Cigars and great conversations...


My good friend Keith is one of my oldest friends as an adult. We met 12 years ago, and to this day he is a friend, a mentor at times, a guy who has been kind enough to help me build furniture when it is too much for me to do alone (especially as he has a cordless screwdriver!), and our friendship is unconditional. I enjoy the times we have spent together alone, with his fiancee Mary Ellen (an wonderful woman too), and even with his children.


Keith enjoys many of life's finer things, with the most low-key, down-to-earth attitude. One of his enjoyments is smoking cigars. And every so often I am invited, and encouraged to join him at Nat Sherman's to lounge downstairs and catch up. Yesterday was one of those days.


Interestingly, yesterday was a day I woke up knowing I would be talking with strangers. I was attending a conference put on by IBM's Predictive Perspectives, and as my inner geek loved SPSS in grad school, I was excited to see how IBM was taking this long-time statistic tool and bringing it up to date in new business models.
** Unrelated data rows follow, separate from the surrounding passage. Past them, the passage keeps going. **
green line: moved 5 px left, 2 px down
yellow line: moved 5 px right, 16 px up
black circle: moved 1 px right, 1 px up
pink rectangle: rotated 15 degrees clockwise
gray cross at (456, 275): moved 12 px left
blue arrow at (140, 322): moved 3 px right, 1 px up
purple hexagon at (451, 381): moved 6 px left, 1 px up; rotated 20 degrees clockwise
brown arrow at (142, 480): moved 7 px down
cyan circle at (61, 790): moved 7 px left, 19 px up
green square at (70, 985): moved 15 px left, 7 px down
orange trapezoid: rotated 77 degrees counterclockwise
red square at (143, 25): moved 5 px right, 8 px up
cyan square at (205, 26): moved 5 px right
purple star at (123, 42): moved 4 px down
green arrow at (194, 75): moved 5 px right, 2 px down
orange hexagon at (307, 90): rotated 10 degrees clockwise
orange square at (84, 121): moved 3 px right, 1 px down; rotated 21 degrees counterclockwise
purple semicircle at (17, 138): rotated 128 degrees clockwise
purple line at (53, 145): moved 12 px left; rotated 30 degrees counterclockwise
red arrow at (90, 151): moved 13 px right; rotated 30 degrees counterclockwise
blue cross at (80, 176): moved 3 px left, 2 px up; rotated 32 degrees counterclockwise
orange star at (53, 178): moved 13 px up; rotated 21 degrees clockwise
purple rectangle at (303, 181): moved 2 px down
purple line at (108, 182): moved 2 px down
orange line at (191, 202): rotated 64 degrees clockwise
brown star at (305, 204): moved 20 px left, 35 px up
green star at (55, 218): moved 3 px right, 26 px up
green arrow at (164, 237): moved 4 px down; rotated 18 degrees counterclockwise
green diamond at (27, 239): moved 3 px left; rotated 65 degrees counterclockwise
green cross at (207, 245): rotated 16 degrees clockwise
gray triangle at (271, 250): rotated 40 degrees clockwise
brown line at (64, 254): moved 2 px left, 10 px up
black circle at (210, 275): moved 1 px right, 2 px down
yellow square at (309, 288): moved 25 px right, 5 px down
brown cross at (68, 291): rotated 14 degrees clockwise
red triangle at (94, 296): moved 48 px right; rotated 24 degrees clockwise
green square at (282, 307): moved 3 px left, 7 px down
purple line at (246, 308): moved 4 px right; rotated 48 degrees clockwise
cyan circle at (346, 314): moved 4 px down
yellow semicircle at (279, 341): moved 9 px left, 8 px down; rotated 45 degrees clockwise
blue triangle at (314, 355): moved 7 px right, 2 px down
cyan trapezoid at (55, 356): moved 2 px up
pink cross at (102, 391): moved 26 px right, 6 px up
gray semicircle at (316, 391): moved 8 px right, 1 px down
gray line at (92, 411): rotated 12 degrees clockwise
For whatever reason, I found myself at the conference less engaging with others than I set out to be when I left the apartment in the morning. Keith rang me to meet him just as the lunch had started, and I agreed to 1:45.

Keith was there when I arrived and we proceeded downstairs to chat and talk about the conference and life. After our more private conversation, we joined two other friends of Keith's (Dan and Julie) in the main area of the room. Conversations flowed the way I often imagine conversations among people in old-fashion salon gatherings would. Topics ran the gamut from cigars, apartments, jobs, travel, life experiences, and religion. As often the case, religion can bring up many reactions, and recently to me, since Dad died last year, I struggle with faith as much as I do with religion. So I opted to ask two people with whom I had just met, "Do you have faith?" Now this was addressed more to Dan who had just revealed he is an Atheist.


Phenomenal discussions continued with Julie and Dan around personal philosophies, and the fact was I opted to be vulnerable and ask the burning question in my mind. Asking opened up another layer of myself to giving and receiving, to being present in the room and in space and to myself and to others.


So my questions for today are:

What is the big question in your mind?

What are your thinking about?

Does it impact you physically? Emotionally?

Who are you talking with besides yourself on coming to a place of resolution with the thoughts inside yourself? Are you willing to let someone else here the question?

Is this something you are willing to work on digging deeper inside alone or can you open yourself to share with others?

Sometimes great conversations with strangers allow us the opportunity to see ourselves in new light - if we actively listen, to both all the voices, inside and out!